I am a confirmed hardcore carnivore, but every once in a while I have to make some nice pasta dishes for a milchig dinner. Especially now that Shavuos is almost upon us… Here are two of my favorites:
Fettuccine Alfredo with Mushrooms
Ingredients
- 2 tablespoons butter
- 1 cup heavy cream
- 1 lb fettucine
- 1/2 cup freshly grated Parmesan cheese
- pinch of nutmeg
- salt and pepper to taste.
- 3/4 cup chopped shitake mushrooms
- 2 cloves garlic, chopped
- 1 cup shredded Mozarella
- Mix the butter and 2/3 cup of the heavy cream, bring to a boil over medium heat. Reduce heat and simmer gently for 2 minutes or until the cream has thickened slightly.

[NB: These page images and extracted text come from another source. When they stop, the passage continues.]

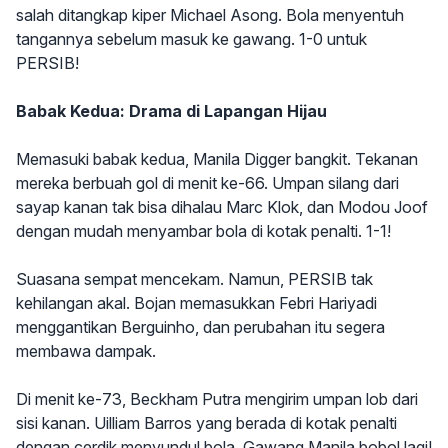
salah ditangkap kiper Michael Asong. Bola menyentuh
tangannya sebelum masuk ke gawang. 1-0 untuk
PERSIB!
Babak Kedua: Drama di Lapangan Hijau
Memasuki babak kedua, Manila Digger bangkit. Tekanan
mereka berbuah gol di menit ke-66. Umpan silang dari
sayap kanan tak bisa dihalau Marc Klok, dan Modou Joof
dengan mudah menyambar bola di kotak penalti. 1-1!
Suasana sempat mencekam. Namun, PERSIB tak
kehilangan akal. Bojan memasukkan Febri Hariyadi
menggantikan Berguinho, dan perubahan itu segera
membawa dampak.
Di menit ke-73, Beckham Putra mengirim umpan lob dari
sisi kanan. Uilliam Barros yang berada di kotak penalti
dengan cerdik menyundul bola. Gawang Manila bobol lagi!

- Boil a large pan of lightly salted water, over medium heat.
- Add the pasta, bring back to a boil and cook for 9 minutes or until tender but still firm to the bite. Drain pasta thoroughly, return to pan, pour in the sauce (from step 1)
- Toss the pasta in the sauce, over a low fire, until thoroughly coated. Add the remaining 1/3 cup of heavy cream, the shredded Mozarella, nutmeg, mushrooms, salt and pepper to taste. Toss the pasta thoroughly in the whole mixture while on a low flame.

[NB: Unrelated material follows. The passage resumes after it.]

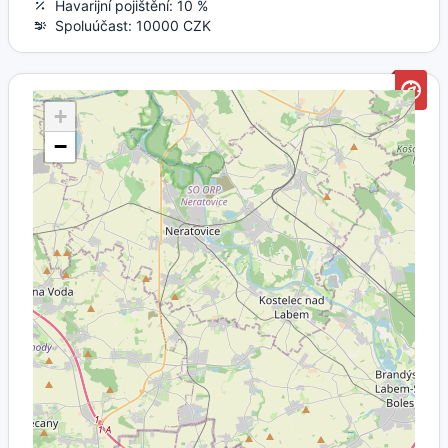
Havarijní pojištění: 10 %
Spoluúčast: 10000 CZK
+
−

- While pasta is cooking, sauté the mushrooms and garlic in a little bit of oil, until garlic pieces are golden brown.
- Put the pasta mixture on a large warmed serving plate. Add the sautéed mushrooms and garlic. Serve and sprinkle generously with the grated Parmesan cheese.
Serves 4
Vegetable Cannelloni
Ingredients
- 12 cannelloni
- 1 eggplant
- 1/2 cup fresh spinach
- 2 garlic cloves, chopped
- 1 tsp cumin
- 1 1/4 cup chopped mushrooms
- salt and pepper
- Basil, to garnish
Tomato Sauce
- 1 tablespoon olive oil
- 1 onion, chopped
- 2 garlic cloves, chopped
- 1 lb 12 ozs canned chopped tomatoes
- 1 teaspoon 10x confectioners sugar
- 2 tablespoons chopped fresh basil
- 4 Mozzarella slices
Directions
- In a large pan boil some lightly salted water. Add the cannelloni, return to a boil and cook for another 9 minutes or until tender but still firm to the bite. Put pasta in a plate and pat dry with paper towels.
- Cut the eggplant into small dice. Heat the oil in a skillet over medium heat. add the eggplant, stir frequently while cooking for about three minutes.

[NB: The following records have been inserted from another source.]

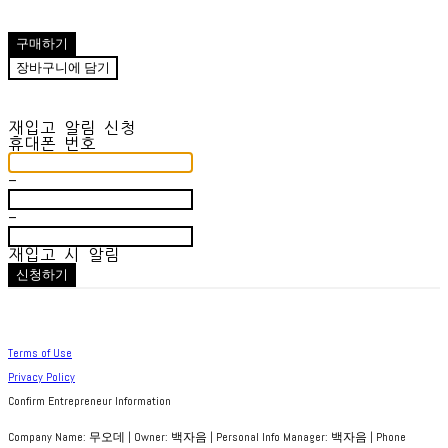
구매하기
장바구니에 담기
재입고 알림 신청
휴대폰 번호
-
-
재입고 시 알림
신청하기
Terms of Use
Privacy Policy
Confirm Entrepreneur Information
Company Name: 무오데 | Owner: 백자음 | Personal Info Manager: 백자음 | Phone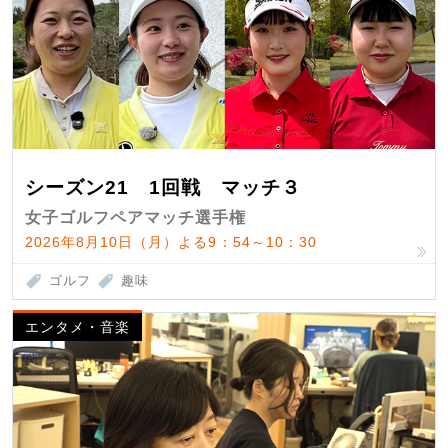
シーズン21 1回戦 マッチ３
女子ゴルフペアマッチ選手権
2026年8月10日（月）よる9：54～10：30
ゴルフ
趣味
エンタメ・音楽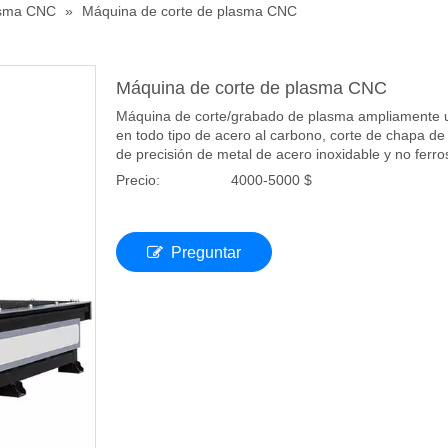
asma CNC
»
Máquina de corte de plasma CNC
Máquina de corte de plasma CNC
Máquina de corte/grabado de plasma ampliamente u
en todo tipo de acero al carbono, corte de chapa d
de precisión de metal de acero inoxidable y no ferro
Precio:
4000-5000 $
Preguntar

- Add spinach, garlic, cumin and mushrooms. Reduce the heat. Season with pepper and salt to taste. Cooking for 2 to 3 minutes stirring constantly. Spoon the mixture into the cannelloni. Arrange cannelloni in a casserole in a single layer.
- To make the sauce, heat oil in a pan over medium heat. Add the onion and garlic, cook for 1 minute. Add the tomatoes, sugar and basil. Bring to boil. Reduce heat and simmer gently for 5 minutes. Spoon the sauce over cannelloni.
- Arrange the Mozzarella slices over the sauce and bake in 375 F. preheated oven for 30 minutes or until cheese is golden brown and bubbling. serve hot garnished with a prig of basil.